**Problem to work on**
Wherever the word "avec" appears in a line of the records, copy that line.

**Data supplied**
Segment Open

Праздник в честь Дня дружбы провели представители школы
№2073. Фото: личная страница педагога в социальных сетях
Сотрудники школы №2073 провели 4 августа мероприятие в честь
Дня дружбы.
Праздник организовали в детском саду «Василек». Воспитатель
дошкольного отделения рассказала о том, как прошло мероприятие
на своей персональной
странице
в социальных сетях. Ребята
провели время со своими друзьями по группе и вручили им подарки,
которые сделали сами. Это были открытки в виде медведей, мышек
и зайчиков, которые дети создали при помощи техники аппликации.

Segment Closed
Segment Open

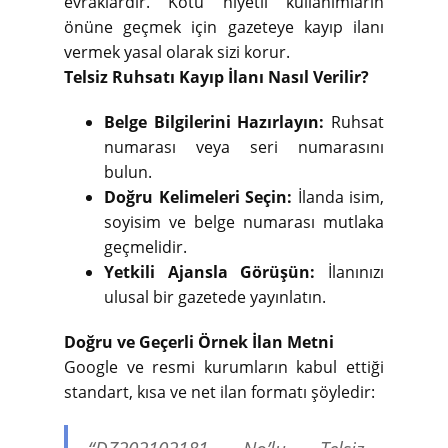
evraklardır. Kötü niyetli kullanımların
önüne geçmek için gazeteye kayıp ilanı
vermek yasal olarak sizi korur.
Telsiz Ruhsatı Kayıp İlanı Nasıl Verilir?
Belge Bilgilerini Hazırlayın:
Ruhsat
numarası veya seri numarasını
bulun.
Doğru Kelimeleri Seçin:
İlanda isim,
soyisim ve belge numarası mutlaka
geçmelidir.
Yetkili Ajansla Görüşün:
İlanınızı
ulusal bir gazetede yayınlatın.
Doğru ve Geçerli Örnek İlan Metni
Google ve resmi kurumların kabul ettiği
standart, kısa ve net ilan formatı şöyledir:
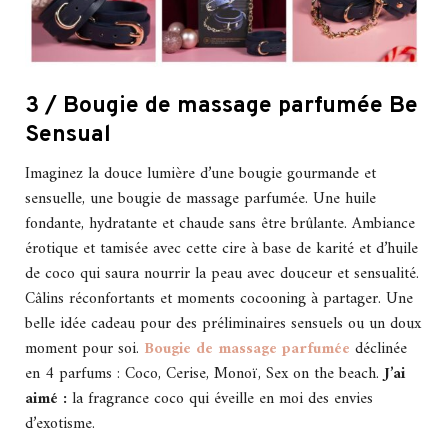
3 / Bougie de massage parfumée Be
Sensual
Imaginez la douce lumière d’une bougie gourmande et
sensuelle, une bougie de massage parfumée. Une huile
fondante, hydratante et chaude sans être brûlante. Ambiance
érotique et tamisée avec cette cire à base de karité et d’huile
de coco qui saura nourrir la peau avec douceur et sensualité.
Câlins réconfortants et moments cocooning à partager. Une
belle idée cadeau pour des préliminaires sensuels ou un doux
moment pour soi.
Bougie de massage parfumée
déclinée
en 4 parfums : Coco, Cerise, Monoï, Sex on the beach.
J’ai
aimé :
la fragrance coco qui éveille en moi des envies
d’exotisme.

Segment Closed
Segment Open

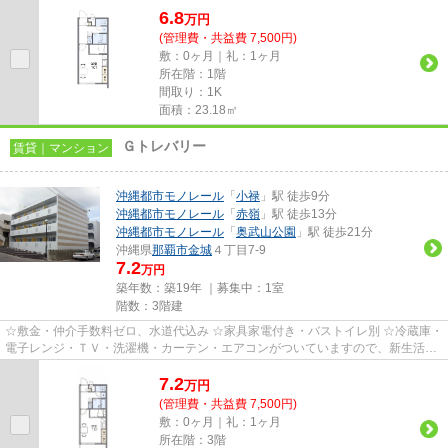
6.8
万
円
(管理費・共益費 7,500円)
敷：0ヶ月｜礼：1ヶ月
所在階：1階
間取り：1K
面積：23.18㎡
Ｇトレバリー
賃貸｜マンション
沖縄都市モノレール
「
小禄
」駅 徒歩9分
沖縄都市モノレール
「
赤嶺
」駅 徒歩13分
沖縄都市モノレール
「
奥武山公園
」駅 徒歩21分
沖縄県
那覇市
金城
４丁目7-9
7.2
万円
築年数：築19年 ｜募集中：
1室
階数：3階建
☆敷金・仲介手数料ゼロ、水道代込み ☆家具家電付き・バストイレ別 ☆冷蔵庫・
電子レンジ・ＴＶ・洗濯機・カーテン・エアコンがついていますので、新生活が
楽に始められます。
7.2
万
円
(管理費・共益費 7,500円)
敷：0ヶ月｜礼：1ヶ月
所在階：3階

Segment Closed

**Result for this exercise**
érotique et tamisée avec cette cire à base de karité et d’huile
de coco qui saura nourrir la peau avec douceur et sensualité.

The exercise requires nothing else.